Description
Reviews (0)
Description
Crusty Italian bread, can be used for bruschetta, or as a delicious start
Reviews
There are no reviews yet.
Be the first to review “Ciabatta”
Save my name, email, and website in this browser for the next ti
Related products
□ □ □ □ □ □ □
# Required work:
Once you have read the entries, write them all out again exactly.

# Result of the task:
Description
Reviews (0)
Description
Crusty Italian bread, can be used for bruschetta, or as a delicious start
Reviews
There are no reviews yet.
Be the first to review “Ciabatta”
Save my name, email, and website in this browser for the next ti
Related products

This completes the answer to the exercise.